However, this precautionary principle applied to whether fish are sentient beings raised some comments from the judges.

The Constitutional Court in 2019 ruled that leisure hunting was unconstitutional on the grounds of animal cruelty. But there was no principle of precaution involved about the sensitivity of the animals.

For Judge José Fernando Reyes, the current ruling falls short on a key issue: It considers the sensitivity of fish only in the cases of recreational, leisure or fishing tourism. Yet, all types of fishing are not banned since it will still be authorized for industrial, subsistence, scientific, conservation or control purposes.

Judge Jorge Enrique Ibáñez, who voted in favor of banning recreational fishing, felt that “the life of an animal is more protected than the right to life of the human species who is about to be born”. Judge Cristina Pardo, the only one who voted against the ban, brought the same argument: It would contradict the Court position on human dignity, as a reference to the decriminalization of abortion.

The Constitutional Court in February, in a tight vote, decriminalized abortion until 24 weeks of pregnancy, a historical decision in this Catholic country. But for the two judges, it would be inconsistent to consider fish as sentient beings based on the precautionary principle and not apply the same principle to a 24-week fetus.

Colombia, the only South American country with coastlines in both the Pacific and Atlantic Oceans and with many internal rivers going through a great variety of ecosystems, is a popular destination for international game fishing.

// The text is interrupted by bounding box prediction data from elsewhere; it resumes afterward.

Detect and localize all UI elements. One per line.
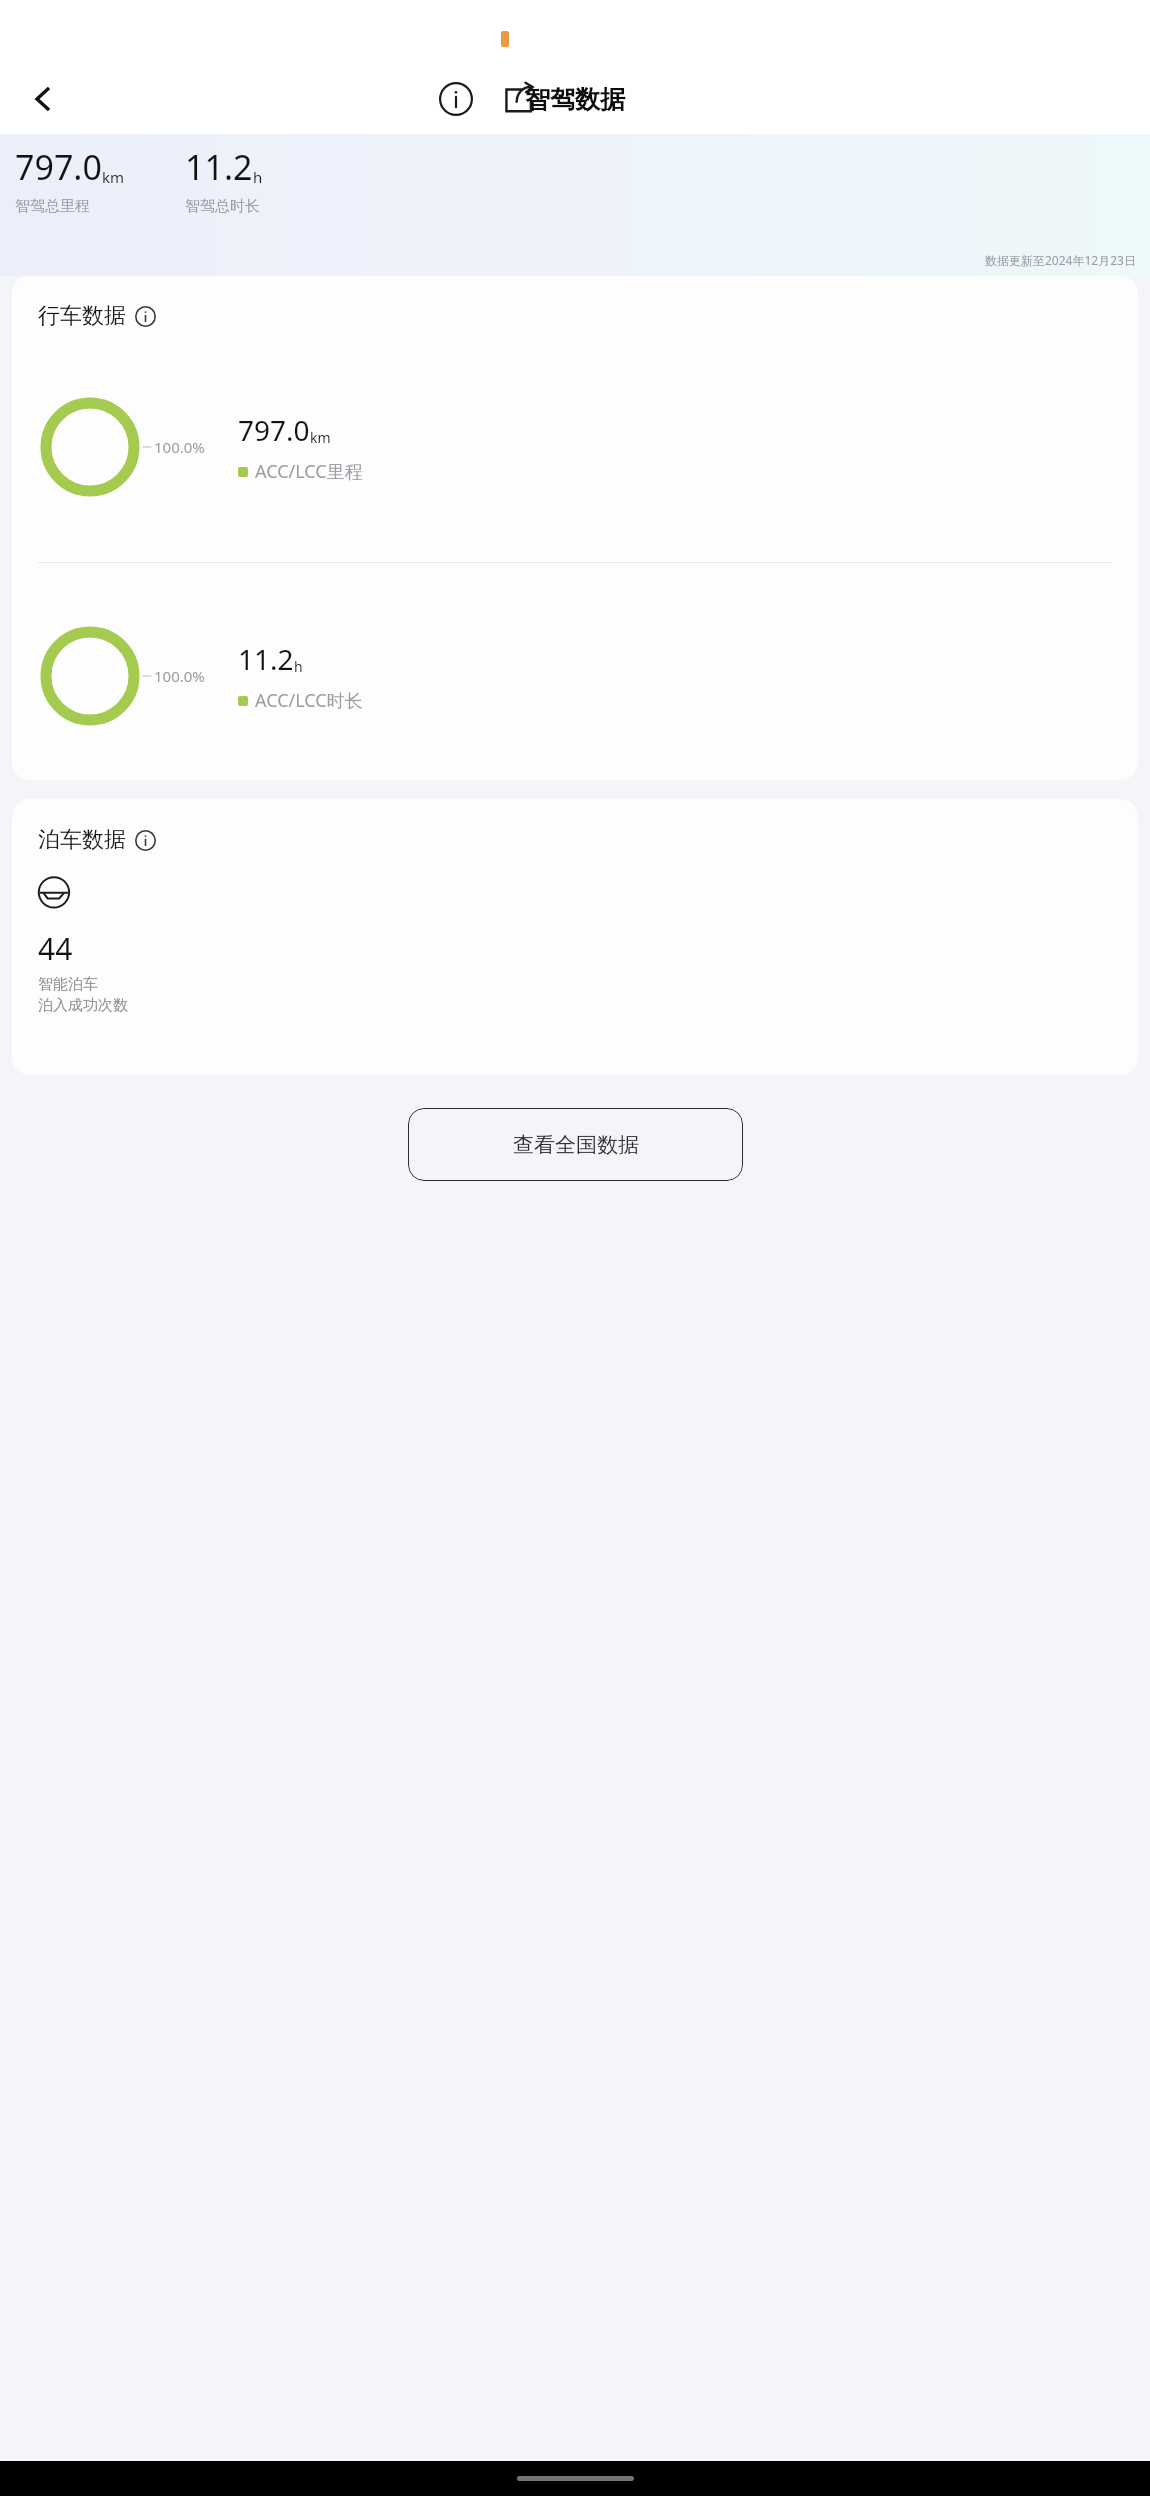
staticText: 797.0 <box>238 411 310 449</box>
staticText: 泊车数据 <box>38 826 126 854</box>
staticText: h <box>294 657 303 676</box>
staticText: 数据更新至2024年12月23日 <box>985 252 1136 268</box>
staticText: ACC/LCC里程 <box>255 459 363 484</box>
staticText: 797.0 <box>15 144 102 190</box>
staticText: 智驾总时长 <box>185 197 260 216</box>
staticText: 智驾总里程 <box>15 197 90 216</box>
staticText: ACC/LCC时长 <box>255 688 363 713</box>
staticText: 11.2 <box>238 640 294 678</box>
other: Info <box>135 830 156 851</box>
staticText: km <box>310 428 331 447</box>
staticText: 11.2 <box>185 144 253 190</box>
button[interactable]: Back <box>14 70 72 128</box>
button[interactable]: 查看全国数据 <box>408 1108 743 1181</box>
staticText: km <box>102 167 125 187</box>
button[interactable]: Information <box>429 72 483 126</box>
other: Info <box>135 306 156 327</box>
staticText: 智能泊车 <box>38 975 98 994</box>
staticText: 100.0% <box>154 666 205 686</box>
other: AI parking <box>38 876 76 914</box>
button[interactable]: 泊车数据 <box>38 826 156 854</box>
staticText: 查看全国数据 <box>513 1132 639 1158</box>
staticText: h <box>253 167 263 187</box>
staticText: 44 <box>38 928 73 969</box>
button[interactable]: Share <box>491 72 545 126</box>
staticText: 智驾数据 <box>525 84 625 115</box>
staticText: 行车数据 <box>38 302 126 330</box>
button[interactable]: 行车数据 <box>38 302 156 330</box>
staticText: 泊入成功次数 <box>38 996 128 1015</box>
staticText: 100.0% <box>154 437 205 457</box>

In an interview with El Espectador, the director of the Colombian Association of Pisciculture and Fishing considers the ban would have economic consequences, including for some local and indigenous communities who work with fishing tourism. He also considers that banning a catch-and-release approach to fishing would be detrimental to the animal conservation of many species. It is likely that people find a way around the ban. In recreational fishing, many still eat the fish after they catch it.